After receiving mercy, Bartimaeus follows Jesus on the way of mercy. And that is what Jesus challenges us all to do. Not only as individuals, but as congregations. Among the practices that mark a congregation as vital, none is more important than works of mercy. And this brings us to our second question. What are the works of mercy?
Over the years followers of Jesus have taught that there are two broad kinds of works of mercy: corporal and spiritual. I will talk about spiritual works of mercy in another sermon at another time. For our purposes today, I’ll just share the traditional list of corporal works of mercy:
To feed the hungry;
To give drink to the thirsty;
To clothe the naked;
To shelter the homeless;
To visit the sick;
To release the captive; and
To bury the dead.
A vital congregation is attuned to the world’s misery. We do not believe that we can be fully happy while others suffer.
We are the Body of Christ. Blind Bartimaeus is crying out to us. “Have mercy.” “Take note of my misery. Show me that I matter. Relieve my suffering.”
Pierre Montallier’s “Works of Mercy” |
The disciples’ first response to Bartimaeus was to tell him to be quiet. But Jesus gently corrected them. “Call him here,” he said. And for once, they seemed to get the message quickly. They said, “Take heart.”
They understood that Jesus had come to show mercy. To relieve suffering. And that he was teaching them how to hear the suffering around them.

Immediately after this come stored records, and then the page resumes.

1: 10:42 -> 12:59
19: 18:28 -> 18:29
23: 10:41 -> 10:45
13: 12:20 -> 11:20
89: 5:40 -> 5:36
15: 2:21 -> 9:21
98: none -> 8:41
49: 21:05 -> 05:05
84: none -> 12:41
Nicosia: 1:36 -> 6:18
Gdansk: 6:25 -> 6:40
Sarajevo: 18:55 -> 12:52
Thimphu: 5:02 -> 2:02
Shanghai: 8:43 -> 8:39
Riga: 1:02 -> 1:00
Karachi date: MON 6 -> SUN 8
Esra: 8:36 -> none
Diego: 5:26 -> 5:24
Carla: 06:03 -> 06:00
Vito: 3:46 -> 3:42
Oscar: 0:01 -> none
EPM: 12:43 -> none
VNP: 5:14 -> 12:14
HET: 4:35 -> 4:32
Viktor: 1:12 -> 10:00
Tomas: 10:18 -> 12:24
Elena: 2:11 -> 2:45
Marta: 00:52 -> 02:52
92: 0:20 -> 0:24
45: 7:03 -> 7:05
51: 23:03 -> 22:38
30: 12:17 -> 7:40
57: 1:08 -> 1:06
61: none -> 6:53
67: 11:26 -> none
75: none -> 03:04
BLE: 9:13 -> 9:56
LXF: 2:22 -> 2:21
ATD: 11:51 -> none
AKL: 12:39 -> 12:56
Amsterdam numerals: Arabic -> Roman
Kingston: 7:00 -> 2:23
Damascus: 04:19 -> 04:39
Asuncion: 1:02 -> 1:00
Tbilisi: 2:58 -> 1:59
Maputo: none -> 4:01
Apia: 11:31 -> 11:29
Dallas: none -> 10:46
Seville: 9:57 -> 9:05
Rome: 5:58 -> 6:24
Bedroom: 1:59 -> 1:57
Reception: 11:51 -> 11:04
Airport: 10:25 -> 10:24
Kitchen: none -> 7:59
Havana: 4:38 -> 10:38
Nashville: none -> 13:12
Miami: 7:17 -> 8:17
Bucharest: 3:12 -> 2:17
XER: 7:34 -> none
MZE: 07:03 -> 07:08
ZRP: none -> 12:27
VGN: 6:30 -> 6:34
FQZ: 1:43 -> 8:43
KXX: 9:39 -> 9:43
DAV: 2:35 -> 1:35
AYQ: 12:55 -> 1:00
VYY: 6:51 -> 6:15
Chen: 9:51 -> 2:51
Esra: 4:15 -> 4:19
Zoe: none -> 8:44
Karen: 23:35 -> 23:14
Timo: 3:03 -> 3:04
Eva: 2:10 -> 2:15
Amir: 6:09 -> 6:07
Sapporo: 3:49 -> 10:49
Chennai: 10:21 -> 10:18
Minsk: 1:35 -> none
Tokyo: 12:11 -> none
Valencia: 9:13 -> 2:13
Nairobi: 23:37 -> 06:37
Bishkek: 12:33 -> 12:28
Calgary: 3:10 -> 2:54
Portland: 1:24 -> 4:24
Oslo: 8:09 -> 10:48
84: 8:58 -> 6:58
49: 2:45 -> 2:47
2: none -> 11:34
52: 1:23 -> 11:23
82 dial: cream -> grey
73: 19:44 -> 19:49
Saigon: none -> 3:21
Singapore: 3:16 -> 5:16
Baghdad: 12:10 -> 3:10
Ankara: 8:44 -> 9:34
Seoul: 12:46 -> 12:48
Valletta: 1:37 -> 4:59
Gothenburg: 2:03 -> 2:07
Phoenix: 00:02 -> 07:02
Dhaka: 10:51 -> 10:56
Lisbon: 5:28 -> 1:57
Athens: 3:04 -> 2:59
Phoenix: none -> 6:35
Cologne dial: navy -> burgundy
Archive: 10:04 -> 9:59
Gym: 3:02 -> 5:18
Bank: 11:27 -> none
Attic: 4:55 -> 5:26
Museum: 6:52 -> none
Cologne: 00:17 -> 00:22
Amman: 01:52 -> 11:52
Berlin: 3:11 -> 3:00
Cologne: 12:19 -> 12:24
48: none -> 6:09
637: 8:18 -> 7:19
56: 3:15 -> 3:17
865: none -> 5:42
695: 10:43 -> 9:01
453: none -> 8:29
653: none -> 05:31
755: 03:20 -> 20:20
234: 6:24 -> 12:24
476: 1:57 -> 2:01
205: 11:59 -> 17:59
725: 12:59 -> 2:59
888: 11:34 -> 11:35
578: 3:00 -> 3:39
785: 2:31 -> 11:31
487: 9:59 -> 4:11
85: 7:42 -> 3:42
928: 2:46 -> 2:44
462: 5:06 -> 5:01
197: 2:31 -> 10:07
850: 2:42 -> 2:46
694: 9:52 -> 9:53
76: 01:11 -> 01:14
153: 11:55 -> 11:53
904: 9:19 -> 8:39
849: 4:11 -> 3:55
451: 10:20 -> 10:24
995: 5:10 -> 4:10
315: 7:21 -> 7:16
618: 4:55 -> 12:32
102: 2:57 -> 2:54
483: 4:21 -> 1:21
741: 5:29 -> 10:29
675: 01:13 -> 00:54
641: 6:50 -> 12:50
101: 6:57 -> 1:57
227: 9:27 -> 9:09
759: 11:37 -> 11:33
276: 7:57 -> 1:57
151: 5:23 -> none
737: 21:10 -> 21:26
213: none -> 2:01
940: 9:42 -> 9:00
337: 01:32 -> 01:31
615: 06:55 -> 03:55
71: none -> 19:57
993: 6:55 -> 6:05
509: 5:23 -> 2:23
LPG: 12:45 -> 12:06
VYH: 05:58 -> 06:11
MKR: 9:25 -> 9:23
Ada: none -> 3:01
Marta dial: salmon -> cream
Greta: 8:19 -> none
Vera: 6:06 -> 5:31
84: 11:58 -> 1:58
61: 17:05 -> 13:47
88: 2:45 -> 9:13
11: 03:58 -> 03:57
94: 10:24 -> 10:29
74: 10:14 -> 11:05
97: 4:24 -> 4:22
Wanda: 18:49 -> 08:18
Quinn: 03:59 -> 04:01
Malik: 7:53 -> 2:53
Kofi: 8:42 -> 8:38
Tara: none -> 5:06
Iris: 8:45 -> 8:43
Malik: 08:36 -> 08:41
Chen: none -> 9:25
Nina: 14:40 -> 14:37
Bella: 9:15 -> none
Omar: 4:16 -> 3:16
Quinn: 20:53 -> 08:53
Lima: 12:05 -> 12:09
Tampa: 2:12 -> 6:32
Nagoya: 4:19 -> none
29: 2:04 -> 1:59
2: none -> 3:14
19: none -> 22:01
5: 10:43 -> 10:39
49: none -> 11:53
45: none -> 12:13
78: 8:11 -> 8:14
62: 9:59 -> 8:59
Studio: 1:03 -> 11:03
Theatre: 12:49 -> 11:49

How to be his instruments in relieving it.
Who is Bartimaeus in your surrounding community? What suffering is he calling you to relieve? What gifts of compassion in your congregation has his suffering helped you to identify?
Being Merciful
And this brings us to our third and final question. What effect do works of mercy have on the believing community?
Clearly works of mercy are responses to Jesus’ saving work in our lives. They do not earn mercy for us. We give mercy in response to having received mercy.
But for many of us, works of mercy teach us to be merciful. That probably sounds paradoxical. You might assume that works of mercy arise from merciful feelings, like the emotional responses we have to crying infants.
In some cases this is true. Some among us seem born to be attuned to the suffering around us. But most of us learn to filter it out so that we can focus on other worthy things.
Mercy works from the outside in, not inside out. We begin to feel compassion after getting to know and ministering to a hungry man, an abused woman, a homeless family, or a handicapped child. Addressing their suffering personally makes our heart grow.
It’s as if works of mercy rewire our brains. At first, we seek to relieve the world’s suffering because we know that we should. It’s what Jesus would do, and he has already done so much for us.
Over time, gradually and perhaps imperceptibly, what we do in Jesus’ name makes us resemble our savior more closely. The love that we have been given becomes the love that we yearn to give. When we hear cries for mercy, we say, “Take heart,” before we can even think about it.
This sermon was preached at Grace Episcopal Church, Monroe, Louisiana.